Através da ultrassonografia podemos diagnosticar a gestação canina aos 16 dias, visualizando uma ou mais vesículas gestacionais arredondadas. Com o passar dos dias teremos a visualização do embrião dentro das vesículas e podemos observar todo o desenvolvimento e crescimento do embrião, percebendo todas as mudanças no embrião ao longo da gestação, pela ultrassonografia dos 16 aos 34 dias. Nessa fase ocorrem muitas mudanças no aspecto ultrassonográfico dos embriões, o que pode facilitar muito o reconhecimento do período gestacional somente através da observação da organogênese e desenvolvimento do embrião. Para esta fase do desenvolvimento temos fórmulas que medem as vesículas gestacionais e podem te ajudar a definir o período gestacional, porém como temos muitas mudanças no aspecto dos embriões ao longo dos dias, não será difícil saber o período gestacional apenas com a observação dos embriões.

Abaixo vamos observar imagens ultrassonográficas das diferentes fases embrionárias da gestação canina e podemos perceber diferenças significativas com poucos dias de diferença. Essas imagens podem ajudar a definir o período gestacional em que a fêmea se encontra.

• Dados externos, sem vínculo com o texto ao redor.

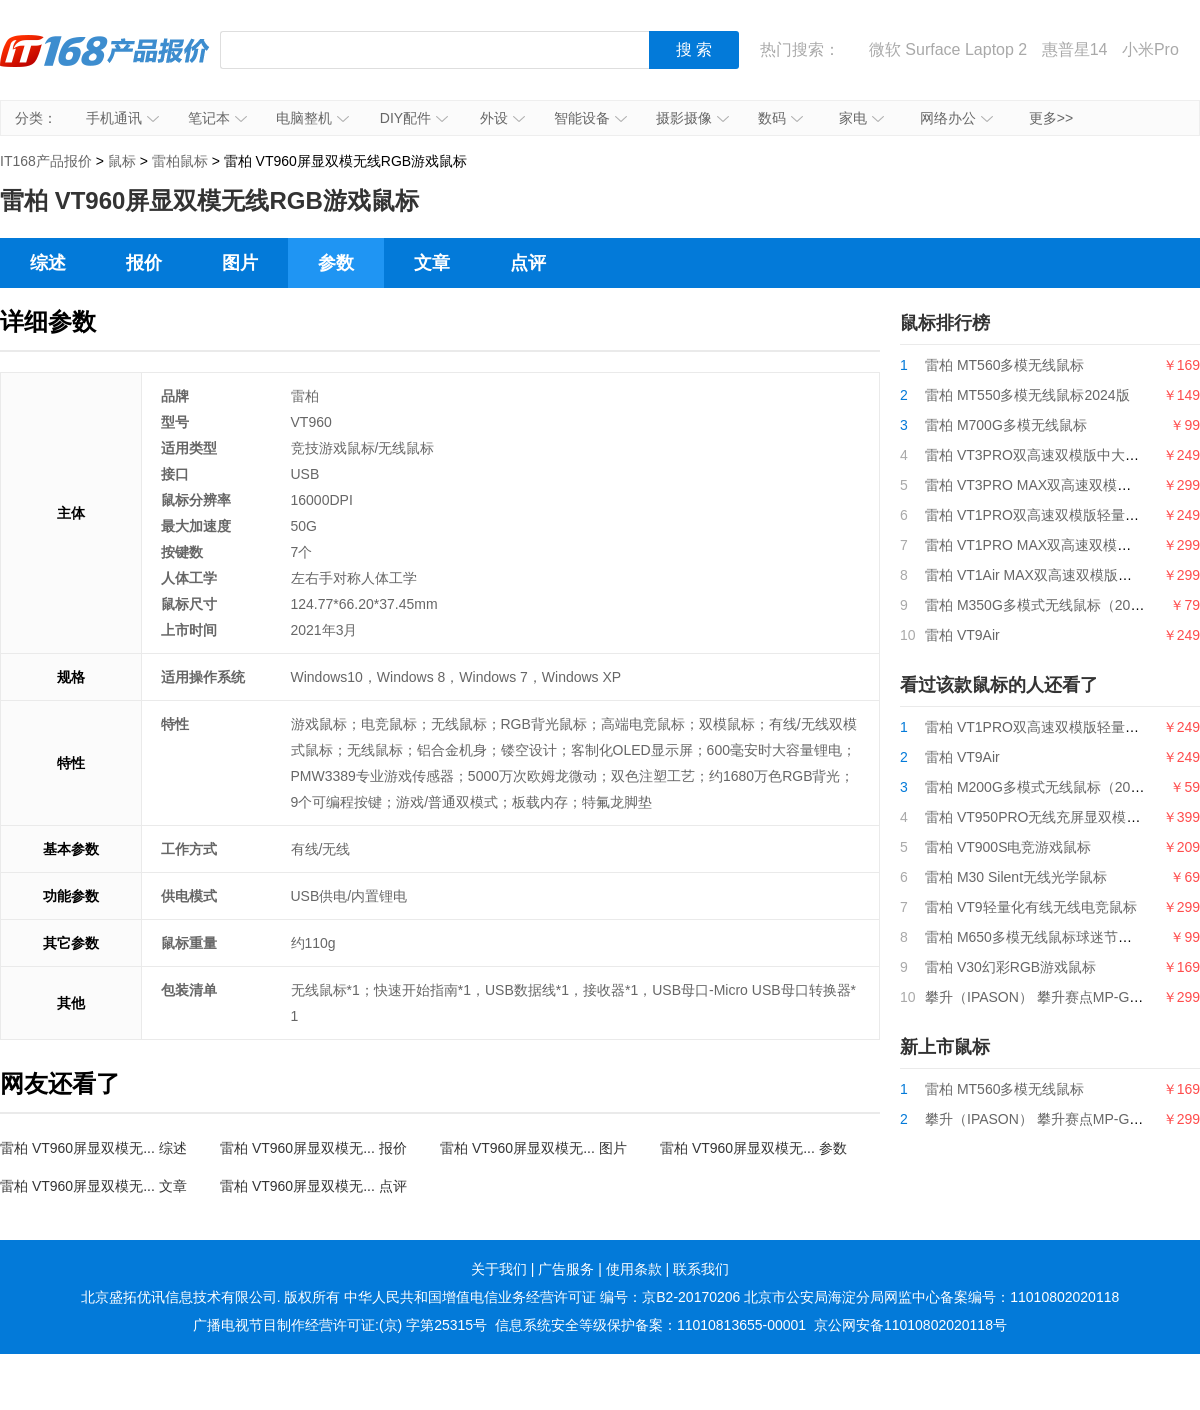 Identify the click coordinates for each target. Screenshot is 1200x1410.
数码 (780, 118)
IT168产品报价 (105, 65)
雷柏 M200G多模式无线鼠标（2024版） (1049, 787)
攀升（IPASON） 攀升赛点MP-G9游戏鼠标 (1059, 997)
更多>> (1051, 118)
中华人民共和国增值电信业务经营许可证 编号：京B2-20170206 (542, 1297)
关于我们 (499, 1269)
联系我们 (701, 1269)
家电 (861, 118)
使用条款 (634, 1269)
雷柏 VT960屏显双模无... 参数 (753, 1148)
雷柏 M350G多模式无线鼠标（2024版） (1049, 605)
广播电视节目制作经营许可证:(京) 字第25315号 (340, 1325)
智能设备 (590, 118)
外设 (502, 118)
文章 (432, 263)
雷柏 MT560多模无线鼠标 (1004, 365)
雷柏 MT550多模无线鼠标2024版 (1027, 395)
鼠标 (122, 161)
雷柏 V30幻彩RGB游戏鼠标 (1010, 967)
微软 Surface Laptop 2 (948, 49)
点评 (528, 263)
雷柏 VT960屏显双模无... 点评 (313, 1186)
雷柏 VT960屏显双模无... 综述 (93, 1148)
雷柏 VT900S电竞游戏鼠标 (1008, 847)
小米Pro (1150, 49)
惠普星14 (1075, 49)
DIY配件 (414, 118)
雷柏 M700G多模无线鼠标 (1006, 425)
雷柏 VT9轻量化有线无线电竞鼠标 (1031, 907)
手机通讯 (122, 118)
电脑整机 (312, 118)
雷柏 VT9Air (962, 635)
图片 (240, 263)
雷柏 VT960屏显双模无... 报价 (313, 1148)
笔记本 (217, 118)
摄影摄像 (692, 118)
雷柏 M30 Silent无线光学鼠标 (1016, 877)
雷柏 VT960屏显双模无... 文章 (93, 1186)
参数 (336, 263)
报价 (144, 263)
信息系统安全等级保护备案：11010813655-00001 (650, 1325)
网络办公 (956, 118)
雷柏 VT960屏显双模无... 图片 (533, 1148)
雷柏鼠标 (180, 161)
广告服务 (566, 1269)
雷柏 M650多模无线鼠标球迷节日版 (1035, 937)
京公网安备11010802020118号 (910, 1325)
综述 (48, 263) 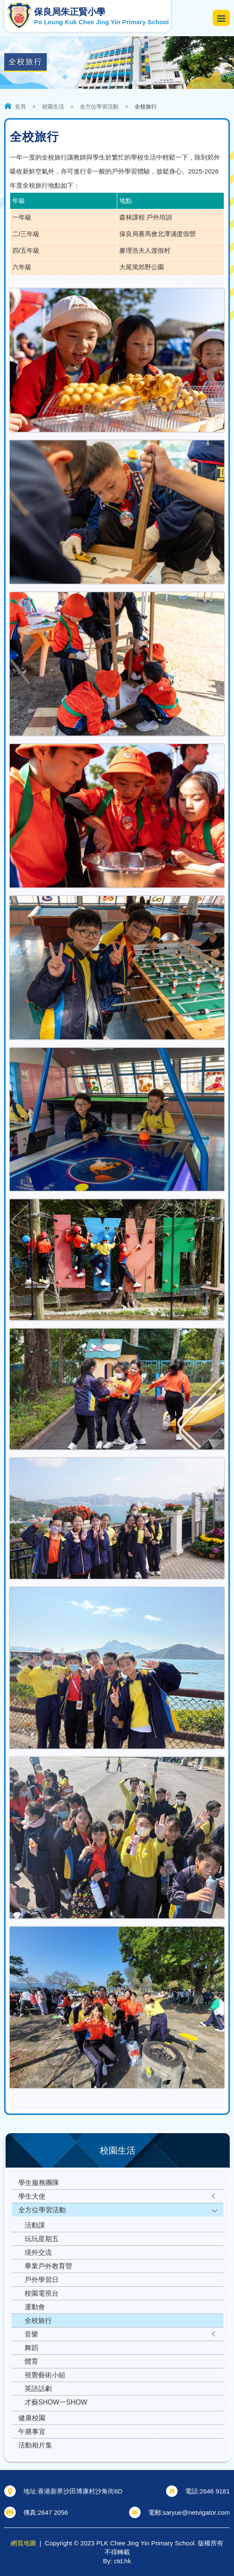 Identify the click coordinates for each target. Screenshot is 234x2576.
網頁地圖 (23, 2543)
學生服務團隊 (38, 2182)
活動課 (35, 2225)
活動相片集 (35, 2445)
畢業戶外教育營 (48, 2266)
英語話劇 (38, 2388)
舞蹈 (31, 2347)
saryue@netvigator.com (196, 2512)
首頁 (20, 106)
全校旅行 (38, 2320)
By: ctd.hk (117, 2561)
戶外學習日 (42, 2279)
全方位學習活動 (99, 106)
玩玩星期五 (42, 2238)
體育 (31, 2361)
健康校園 (31, 2418)
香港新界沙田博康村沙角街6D (80, 2491)
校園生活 (53, 106)
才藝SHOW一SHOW (56, 2402)
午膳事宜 (31, 2431)
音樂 (31, 2334)
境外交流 (38, 2252)
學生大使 (31, 2196)
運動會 (35, 2307)
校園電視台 (42, 2293)
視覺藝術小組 (45, 2375) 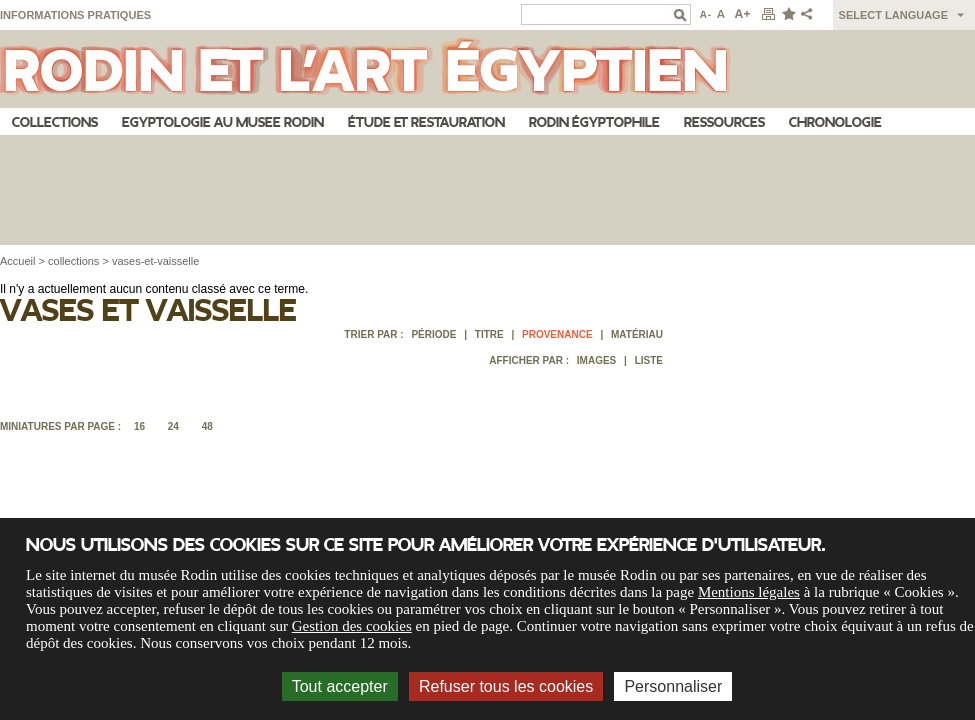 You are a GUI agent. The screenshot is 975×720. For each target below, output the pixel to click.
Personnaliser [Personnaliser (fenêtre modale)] (673, 686)
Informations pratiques (75, 15)
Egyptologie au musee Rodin (223, 122)
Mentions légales (749, 592)
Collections (55, 122)
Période (433, 334)
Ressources (724, 122)
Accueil (17, 261)
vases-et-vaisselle (155, 261)
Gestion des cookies (352, 626)
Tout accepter (340, 686)
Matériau (637, 334)
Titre (489, 334)
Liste (649, 360)
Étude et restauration (426, 122)
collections (73, 261)
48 (207, 426)
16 (139, 426)
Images (596, 360)
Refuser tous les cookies (506, 686)
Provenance (557, 334)
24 (173, 426)
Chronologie (835, 122)
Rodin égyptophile (594, 122)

Figuras 1.a / 1.b – Fonte: arquivo pessoal. Imagem de vesícula gestacional observada no útero, com aproximadamente 18 dias de gestação
Figuras 2.a / 2.b – Fonte: arquivo pessoal. Imagem ultrassonográfica de vesícula gestacional com presença de embrião com aproximadamente 22 dias
Figura 3 – Fonte: arquivo pessoal. Imagem ultrassonográfica de vesícula gestacional e embrião com aproximadamente 24 dias de gestação
Figura 4 – Fonte: arquivo pessoal. Imagem de embrião com 26 ou 27 dias. Nesta fase o embrião parece em forma de “c” e já é bem visível a placenta
Figura 5 – Fonte: arquivo pessoal. Nesta imagem temos um embrião com aproximadamente 30 dias de gestação. Nesta fase percebemos quase o mesmo tamanho da cabeça e corpo. Após essa fase o corpo irá se alongar e veremos um pescoço

Antes de começar a falar da fase fetal, que compreende dos 34 dias até o final da gestação, aproximadamente 60 dias, vamos falar sobre um assunto muito importante que é a reabsorção embrionária. Ela pode ocorrer até os 25/ 28 dias de gestação, onde teremos a morte do embrião e total reabsorção dele e de sua vesícula gestacional, desaparecendo completamente ao longo da evolução da gestação. É muito comum ocorrer reabsorção de um ou mais embriões nas gestações e podemos visualizar as vesículas gestacionais em processo de reabsorção até aproximadamente os 35 dias de gestação. Até pode ocorrer a reabsorção de todos os embriões em uma gestação, porém é muito mais raro acontecer. Vamos ver algumas imagens de vesículas gestacionais em diferentes fases de reabsorção. Chegando na fase fetal, vamos perceber poucas mudanças em relação a morfologia do feto. Porque na fase fetal o embrião assume o formato de feto com membros alongados e permanece com este formato até o final. Porém teremos muitas mudanças em relação ao desenvolvimento da organogênese fetal nesta fase, além de mudanças de tamanho do feto, é claro. Nesta fase temos fórmulas gestacionais que auxiliam bastante no reconhecimento do período gestacional, mas também será importante entender a organogênese e reconhecer alguns órgãos que poderão também te confirmar o período gestacional, auxiliando assim a definir a data provável do parto.

Figura 6 – Fonte: arquivo pessoal. Imagem do início do processo de calcificação do feto, iniciando pela mandíbula. Nesta imagem podemos evidenciar a mandíbula bem marcada e hiperecogênica
Figuras 7.a / 7.b / 7.c – Fonte: arquivo pessoal. Imagens de vesículas gestacionais em reabsorção em diferentes fases de reabsorção. Inicialmente observamos a ausência do embrião e posteriormente a vesícula vai diminuindo o líquido na luz e se torna irregular e depois o líquido é todo reabsorvido até que desaparece totalmente.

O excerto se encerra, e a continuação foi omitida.